Getting To Outcomes® was specifically designed to bridge this gap and help any agency, school, or community coalition interested in improving the quality of their programs aimed at preventing or reducing a range of negative activities among youth. It is both a model ("a fabulous cookbook for someone who's never done outcomes evaluation before") for carrying out prevention programming with quality, and a support intervention aimed at enhancing practitioners' capacity. Initially focused on drug prevention, GTO has been used extensively to address a wide range of issues, ranging from teen pregnancy prevention to mental illness prevention and early intervention. By building community capacity, GTO directly supports communities in improving their own health.
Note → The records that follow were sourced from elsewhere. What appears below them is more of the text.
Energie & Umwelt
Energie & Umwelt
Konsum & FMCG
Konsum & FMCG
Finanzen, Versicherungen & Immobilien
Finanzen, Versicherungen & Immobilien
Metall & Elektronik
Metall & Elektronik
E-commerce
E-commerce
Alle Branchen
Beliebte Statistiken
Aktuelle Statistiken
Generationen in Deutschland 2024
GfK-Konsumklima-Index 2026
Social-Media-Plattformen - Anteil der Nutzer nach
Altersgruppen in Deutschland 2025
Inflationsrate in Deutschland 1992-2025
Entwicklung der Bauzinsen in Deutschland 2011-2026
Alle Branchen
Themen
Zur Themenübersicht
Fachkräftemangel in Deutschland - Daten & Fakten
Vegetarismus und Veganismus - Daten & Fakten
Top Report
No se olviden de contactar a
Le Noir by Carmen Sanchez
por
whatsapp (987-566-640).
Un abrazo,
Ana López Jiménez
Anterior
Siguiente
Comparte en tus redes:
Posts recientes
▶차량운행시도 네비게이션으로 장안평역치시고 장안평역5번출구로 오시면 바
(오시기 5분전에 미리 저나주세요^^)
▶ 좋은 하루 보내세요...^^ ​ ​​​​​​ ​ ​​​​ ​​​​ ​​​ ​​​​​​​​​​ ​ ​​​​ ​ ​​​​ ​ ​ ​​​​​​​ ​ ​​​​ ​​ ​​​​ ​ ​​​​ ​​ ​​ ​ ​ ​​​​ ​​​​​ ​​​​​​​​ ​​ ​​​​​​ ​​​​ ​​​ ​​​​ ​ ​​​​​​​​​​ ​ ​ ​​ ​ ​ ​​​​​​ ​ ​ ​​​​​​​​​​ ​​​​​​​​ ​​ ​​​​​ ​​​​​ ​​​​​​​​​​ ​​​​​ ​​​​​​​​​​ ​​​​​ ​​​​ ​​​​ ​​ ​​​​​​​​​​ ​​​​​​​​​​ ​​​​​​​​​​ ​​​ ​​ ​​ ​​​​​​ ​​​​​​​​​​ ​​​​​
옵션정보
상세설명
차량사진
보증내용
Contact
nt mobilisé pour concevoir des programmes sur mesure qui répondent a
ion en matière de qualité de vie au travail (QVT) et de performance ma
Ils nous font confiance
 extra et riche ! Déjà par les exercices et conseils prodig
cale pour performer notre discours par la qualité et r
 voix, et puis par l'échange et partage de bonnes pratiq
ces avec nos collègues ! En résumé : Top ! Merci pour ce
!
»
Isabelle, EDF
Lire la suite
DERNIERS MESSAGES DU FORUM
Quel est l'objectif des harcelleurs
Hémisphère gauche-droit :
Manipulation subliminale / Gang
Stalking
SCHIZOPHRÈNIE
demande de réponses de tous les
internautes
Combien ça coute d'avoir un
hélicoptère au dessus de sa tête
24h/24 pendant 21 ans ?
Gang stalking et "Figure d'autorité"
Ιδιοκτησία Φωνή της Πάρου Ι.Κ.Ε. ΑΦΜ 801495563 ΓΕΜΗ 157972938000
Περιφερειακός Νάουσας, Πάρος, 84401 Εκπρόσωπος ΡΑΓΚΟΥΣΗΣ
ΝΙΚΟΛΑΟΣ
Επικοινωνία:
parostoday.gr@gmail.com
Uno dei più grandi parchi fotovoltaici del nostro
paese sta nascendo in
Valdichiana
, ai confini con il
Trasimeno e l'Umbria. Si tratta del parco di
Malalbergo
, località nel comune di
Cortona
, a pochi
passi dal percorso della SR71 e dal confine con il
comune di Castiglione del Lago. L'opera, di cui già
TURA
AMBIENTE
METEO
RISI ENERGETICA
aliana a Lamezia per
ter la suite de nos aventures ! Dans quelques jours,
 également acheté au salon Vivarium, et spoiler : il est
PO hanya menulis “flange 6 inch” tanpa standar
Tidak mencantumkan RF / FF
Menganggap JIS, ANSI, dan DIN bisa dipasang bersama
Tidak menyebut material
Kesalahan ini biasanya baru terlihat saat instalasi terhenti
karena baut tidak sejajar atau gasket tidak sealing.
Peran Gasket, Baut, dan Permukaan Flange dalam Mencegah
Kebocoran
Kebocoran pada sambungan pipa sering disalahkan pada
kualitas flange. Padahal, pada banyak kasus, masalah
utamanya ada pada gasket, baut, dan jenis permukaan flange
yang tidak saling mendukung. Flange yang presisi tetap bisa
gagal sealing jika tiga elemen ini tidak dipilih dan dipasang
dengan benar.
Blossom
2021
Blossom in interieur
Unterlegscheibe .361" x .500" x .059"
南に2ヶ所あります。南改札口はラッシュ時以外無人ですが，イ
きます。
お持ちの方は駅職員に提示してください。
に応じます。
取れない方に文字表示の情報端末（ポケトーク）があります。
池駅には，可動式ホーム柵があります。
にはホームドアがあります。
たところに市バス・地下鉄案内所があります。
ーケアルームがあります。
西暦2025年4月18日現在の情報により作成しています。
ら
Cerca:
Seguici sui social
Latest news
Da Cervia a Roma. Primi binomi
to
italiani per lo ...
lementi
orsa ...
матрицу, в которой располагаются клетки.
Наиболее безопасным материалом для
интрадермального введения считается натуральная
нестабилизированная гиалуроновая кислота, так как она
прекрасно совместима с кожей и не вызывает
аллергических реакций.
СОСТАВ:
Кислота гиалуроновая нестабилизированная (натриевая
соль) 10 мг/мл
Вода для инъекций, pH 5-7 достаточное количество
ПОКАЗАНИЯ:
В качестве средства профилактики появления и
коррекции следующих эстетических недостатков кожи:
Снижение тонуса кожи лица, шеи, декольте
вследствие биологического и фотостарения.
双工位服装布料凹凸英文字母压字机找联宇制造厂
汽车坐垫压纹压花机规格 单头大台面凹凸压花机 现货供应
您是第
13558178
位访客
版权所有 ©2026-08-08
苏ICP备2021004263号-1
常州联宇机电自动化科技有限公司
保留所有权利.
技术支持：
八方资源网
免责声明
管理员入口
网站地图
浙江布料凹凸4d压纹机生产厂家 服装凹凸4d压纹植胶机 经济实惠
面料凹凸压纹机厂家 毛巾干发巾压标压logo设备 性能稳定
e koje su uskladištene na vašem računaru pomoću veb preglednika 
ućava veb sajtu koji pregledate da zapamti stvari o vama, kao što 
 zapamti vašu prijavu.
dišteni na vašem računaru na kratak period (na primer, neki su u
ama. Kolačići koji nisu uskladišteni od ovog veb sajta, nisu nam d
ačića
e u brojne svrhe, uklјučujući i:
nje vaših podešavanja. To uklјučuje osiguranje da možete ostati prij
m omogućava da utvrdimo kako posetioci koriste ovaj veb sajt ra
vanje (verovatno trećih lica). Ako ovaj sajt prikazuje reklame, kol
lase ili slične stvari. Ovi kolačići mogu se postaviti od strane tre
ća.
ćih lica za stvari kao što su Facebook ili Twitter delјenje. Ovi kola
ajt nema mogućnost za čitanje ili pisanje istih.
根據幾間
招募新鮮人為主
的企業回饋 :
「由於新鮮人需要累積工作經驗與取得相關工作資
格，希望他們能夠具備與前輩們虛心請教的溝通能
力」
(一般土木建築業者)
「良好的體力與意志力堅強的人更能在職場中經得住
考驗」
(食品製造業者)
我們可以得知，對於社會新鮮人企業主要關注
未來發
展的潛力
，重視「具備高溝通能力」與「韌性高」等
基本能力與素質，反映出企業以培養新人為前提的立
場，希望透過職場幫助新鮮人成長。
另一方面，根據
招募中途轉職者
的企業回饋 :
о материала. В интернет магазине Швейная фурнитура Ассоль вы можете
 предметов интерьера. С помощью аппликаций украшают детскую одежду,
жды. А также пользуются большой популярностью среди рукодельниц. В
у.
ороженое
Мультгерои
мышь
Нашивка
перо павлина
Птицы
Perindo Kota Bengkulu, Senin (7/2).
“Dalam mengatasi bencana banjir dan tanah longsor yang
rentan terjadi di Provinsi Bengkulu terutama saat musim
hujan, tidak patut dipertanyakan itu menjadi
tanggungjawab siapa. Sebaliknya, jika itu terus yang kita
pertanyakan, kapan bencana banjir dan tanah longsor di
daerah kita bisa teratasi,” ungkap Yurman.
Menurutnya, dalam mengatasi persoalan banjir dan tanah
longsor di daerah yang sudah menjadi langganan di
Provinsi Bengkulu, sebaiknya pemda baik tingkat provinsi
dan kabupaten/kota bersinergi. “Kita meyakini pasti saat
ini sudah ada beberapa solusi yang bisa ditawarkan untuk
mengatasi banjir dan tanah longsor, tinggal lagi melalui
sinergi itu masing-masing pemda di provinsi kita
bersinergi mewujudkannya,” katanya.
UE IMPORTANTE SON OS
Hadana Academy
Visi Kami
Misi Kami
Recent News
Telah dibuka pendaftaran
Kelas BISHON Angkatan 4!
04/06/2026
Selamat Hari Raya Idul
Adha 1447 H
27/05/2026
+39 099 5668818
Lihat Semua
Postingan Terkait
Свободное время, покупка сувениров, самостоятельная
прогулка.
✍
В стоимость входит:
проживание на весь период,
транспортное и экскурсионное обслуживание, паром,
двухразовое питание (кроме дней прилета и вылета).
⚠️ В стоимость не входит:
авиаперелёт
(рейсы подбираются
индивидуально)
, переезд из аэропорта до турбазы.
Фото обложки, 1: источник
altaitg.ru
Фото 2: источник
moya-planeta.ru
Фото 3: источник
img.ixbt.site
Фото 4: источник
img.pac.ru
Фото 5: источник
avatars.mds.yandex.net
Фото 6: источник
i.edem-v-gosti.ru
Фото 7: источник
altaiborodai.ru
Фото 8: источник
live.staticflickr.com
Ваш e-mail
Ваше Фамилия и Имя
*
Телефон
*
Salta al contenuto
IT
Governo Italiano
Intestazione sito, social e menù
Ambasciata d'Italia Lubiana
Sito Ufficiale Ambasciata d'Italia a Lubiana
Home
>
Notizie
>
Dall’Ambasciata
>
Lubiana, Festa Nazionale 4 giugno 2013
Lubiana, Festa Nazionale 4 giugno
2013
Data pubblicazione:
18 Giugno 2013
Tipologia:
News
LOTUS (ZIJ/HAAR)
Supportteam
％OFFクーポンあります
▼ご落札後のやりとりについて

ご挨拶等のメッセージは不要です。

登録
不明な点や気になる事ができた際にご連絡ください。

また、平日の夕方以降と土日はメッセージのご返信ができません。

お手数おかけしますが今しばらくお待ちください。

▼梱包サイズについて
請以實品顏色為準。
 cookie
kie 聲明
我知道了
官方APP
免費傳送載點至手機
More broadly, the RAND Drug Policy Research Center has conducted research since 1989 to help decisionmakers in the United States and throughout the world address issues involving alcohol and other drugs. The center conducts policy research on a wide range of drug topics, with recent studies examining the potential effects of legalizing recreational marijuana, estimates of illegal drug consumption and user expenditures, and helping opiate users get the help they need.
One recent effort examined the 24/7 Sobriety Program in South Dakota, which started as a pilot in 2005. Researchers found that the program requiring alcohol-involved offenders to abstain from alcohol and submit to frequent alcohol tests was associated with a 4 percent drop in deaths at the county level. The associations were most evident among causes of death associated with excessive alcohol use, such as circulatory conditions. Nearly 17,000 individuals — nearly 3 percent of the state's adult population — participated in the 24/7 program between January 2005 and June 2011. A previous RAND study found that the 24/7 program reduced county-level repeat DUI arrests by 12 percent and domestic violence arrests by 9 percent.
Sexual behaviors such as having unprotected sex put individuals at risk of contracting sexually transmitted diseases and HIV. A large body of RAND's work has focused on the serious epidemic of HIV among homeless people, where rates of infection are estimated to be three times higher than in the general population.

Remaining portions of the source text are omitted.